(Rendered page images)
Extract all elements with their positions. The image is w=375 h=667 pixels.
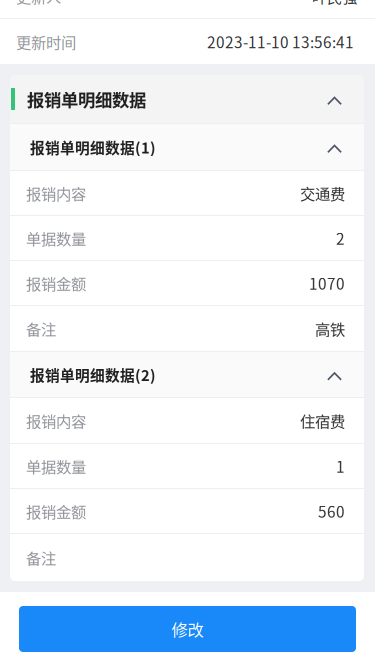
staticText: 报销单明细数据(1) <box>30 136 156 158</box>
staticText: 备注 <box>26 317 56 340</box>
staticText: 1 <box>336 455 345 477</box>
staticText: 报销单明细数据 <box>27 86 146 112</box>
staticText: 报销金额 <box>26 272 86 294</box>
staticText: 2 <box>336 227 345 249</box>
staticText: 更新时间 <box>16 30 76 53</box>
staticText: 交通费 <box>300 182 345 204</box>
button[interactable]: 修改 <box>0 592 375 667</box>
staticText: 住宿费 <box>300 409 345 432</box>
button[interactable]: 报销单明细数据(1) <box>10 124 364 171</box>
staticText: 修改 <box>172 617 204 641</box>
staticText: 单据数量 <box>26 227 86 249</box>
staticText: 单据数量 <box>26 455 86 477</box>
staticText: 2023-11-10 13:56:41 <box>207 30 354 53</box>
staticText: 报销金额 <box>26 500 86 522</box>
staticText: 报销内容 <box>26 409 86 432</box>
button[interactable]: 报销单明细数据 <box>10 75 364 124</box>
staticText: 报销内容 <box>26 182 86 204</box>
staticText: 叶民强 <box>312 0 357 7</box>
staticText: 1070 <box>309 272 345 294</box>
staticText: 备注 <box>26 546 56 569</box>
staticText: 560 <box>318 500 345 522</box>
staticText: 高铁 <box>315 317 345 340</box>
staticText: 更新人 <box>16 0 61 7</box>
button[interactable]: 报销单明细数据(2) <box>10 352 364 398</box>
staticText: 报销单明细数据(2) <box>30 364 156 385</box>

• YOUR GOAL
In the copy, every entry appears exactly as written above and no picture appears.

• RESPONSE TO THE EXERCISE
Extract all elements with their positions. The image is w=375 h=667 pixels.
staticText: 报销单明细数据(1) <box>30 136 156 158</box>
staticText: 备注 <box>26 317 56 340</box>
staticText: 1 <box>336 455 345 477</box>
staticText: 报销单明细数据 <box>27 86 146 112</box>
staticText: 报销金额 <box>26 272 86 294</box>
staticText: 2 <box>336 227 345 249</box>
staticText: 更新时间 <box>16 30 76 53</box>
staticText: 交通费 <box>300 182 345 204</box>
button[interactable]: 修改 <box>0 592 375 667</box>
staticText: 住宿费 <box>300 409 345 432</box>
button[interactable]: 报销单明细数据(1) <box>10 124 364 171</box>
staticText: 修改 <box>172 617 204 641</box>
staticText: 单据数量 <box>26 227 86 249</box>
staticText: 单据数量 <box>26 455 86 477</box>
staticText: 2023-11-10 13:56:41 <box>207 30 354 53</box>
staticText: 报销金额 <box>26 500 86 522</box>
staticText: 报销内容 <box>26 409 86 432</box>
button[interactable]: 报销单明细数据 <box>10 75 364 124</box>
staticText: 报销内容 <box>26 182 86 204</box>
staticText: 叶民强 <box>312 0 357 7</box>
staticText: 1070 <box>309 272 345 294</box>
staticText: 备注 <box>26 546 56 569</box>
staticText: 560 <box>318 500 345 522</box>
staticText: 高铁 <box>315 317 345 340</box>
staticText: 更新人 <box>16 0 61 7</box>
button[interactable]: 报销单明细数据(2) <box>10 352 364 398</box>
staticText: 报销单明细数据(2) <box>30 364 156 385</box>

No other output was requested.